To understand how this solves the problem, let's walk through main.cpp as seen by the preprocessor again, except this time, let's do it with our header guard for Character.cpp in place.

After evaluating all of our #include directives, the preprocessor will see this:

1// From #include "Character.cpp":
2#ifndef CHARACTER
3#define CHARACTER
4class Character {};
5#endif
6
7// From #include "Monster.cpp":
8#ifndef CHARACTER
9#define CHARACTER
10class Character {};
11#endif
12class Monster : public Character {};
13
14int main() {
15  Character PlayerCharacter;
16  Monster Goblin;
17}

Next, it's going to evaluate our conditional inclusion directives, from top to bottom.

Line 2 is checking if a macro called CHARACTER is not defined in our file. This is true - CHARACTER is not defined, so everything from the #ifndef to #endif gets included. That is the following two lines:

#define CHARACTER
class Character {};

Our main.cpp file now looks like this:

1// From #include "Character.cpp":
2#define CHARACTER
3class Character {};
4
5// From #include "Monster.cpp":
6#ifndef CHARACTER
7#define CHARACTER
8class Character {};
9#endif
10class Monster : public Character {};
11
12int main() {
13  Character PlayerCharacter;
14  Monster Goblin;
15}

A CHARACTER macro is now defined for the rest of this file. So, when we reach the next #ifndef CHARACTER directive, CHARACTER is defined this time. Therefore, lines 6-9 are excluded.

This leaves us with a valid main.cpp file that gets sent to the compiler:

1// From #include "Character.cpp":
2class Character {};
3
4// From #include "Monster.cpp":
5class Monster : public Character {};
6
7int main() {
8  Character PlayerCharacter;
9  Monster Goblin;
10}

Our choice to call our macro CHARACTER in the previous example has no connection to the fact that our class is called Character. The preprocessor is not aware of C++ syntax.

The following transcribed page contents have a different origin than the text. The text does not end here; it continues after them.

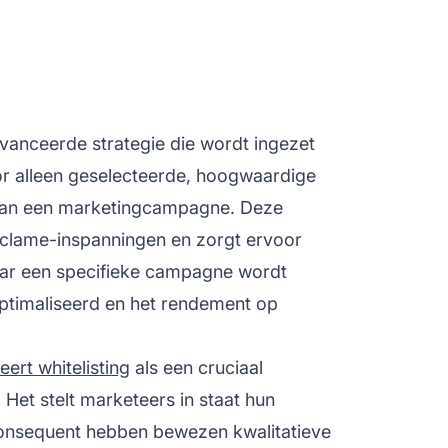
vanceerde strategie die wordt ingezet
or alleen geselecteerde, hoogwaardige
 aan een marketingcampagne. Deze
 reclame-inspanningen en zorgt ervoor
aar een specifieke campagne wordt
ptimaliseerd en het rendement op
eert whitelisting
als een cruciaal
Het stelt marketeers in staat hun
consequent hebben bewezen kwalitatieve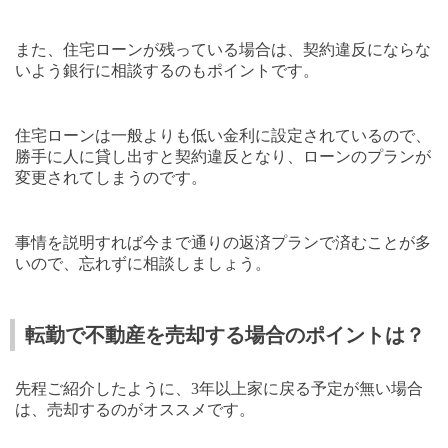
また、住宅ローンが残っている場合は、契約違反にならな
いよう銀行に相談するのもポイントです。
住宅ローンは一般よりも低い金利に設定されているので、
勝手に人に貸し出すと契約違反となり、ローンのプランが
変更されてしまうのです。
事情を説明すれば今まで通りの返済プランで済むことが多
いので、忘れずに相談しましょう。
転勤で不動産を売却する場合のポイントは？
先程ご紹介したように、
3
年以上家に戻る予定が無い場合
は、売却するのがオススメです。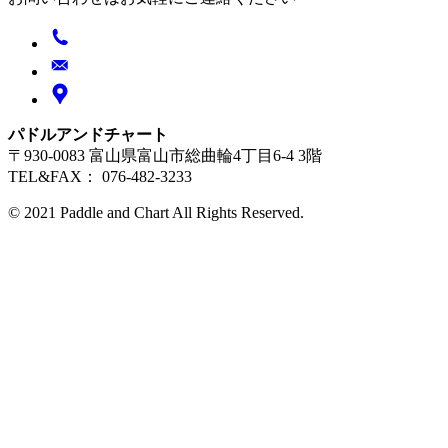
パドルアンドチャート
〒930-0083 富山県富山市総曲輪4丁目6-4 3階
TEL&FAX： 076-482-3233
© 2021 Paddle and Chart All Rights Reserved.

It is conventional to define a meaningful name, but any unique name would have worked for us.

Test your Knowledge

Header Guards

What problem is a header guard intended to solve?

How can we implement a header guard using conditional inclusion to prevent a file containing a Weapon class from being included twice?

The #pragma once Header Guard

The combined use of the #ifndef #define and #endif for this use case is so common that most compilers have made a single preprocessor directive that can replace the pattern.

This is the #pragma once directive. If we had a file like the following example:

#ifndef CHARACTER
#define CHARACTER
class Character {
  // class definition here
}
#endif

We could instead simplify it to this:

#pragma once
class Character {
  // class definition here
}

#pragma once is not part of the C++ standard, but it is included by every modern build tool.

We can use either the full conditional inclusion approach or the #pragma once shortcut. Different developers (and companies) will have different preferences on what to use.

Do not use #pragma once [...] All header files should have #define guards to prevent multiple inclusion.

All headers should protect against multiple includes with the #pragma once directive. Note that all compilers we use support #pragma once.

We will use the #pragma once approach in all our examples going forward.

Test your Knowledge

Shortened Header Guards

How could we rewrite the following file, whilst ensuring the header guard is maintained?

#ifndef WEAPON
#define WEAPON
class Weapon {};
#endif

Always use Header Guards

Our example above only applied header guards to the file that was specifically causing the problem - Character.cpp

But, we don't know how our code files are going to be included in the future, so it is recommended to include header guards proactively.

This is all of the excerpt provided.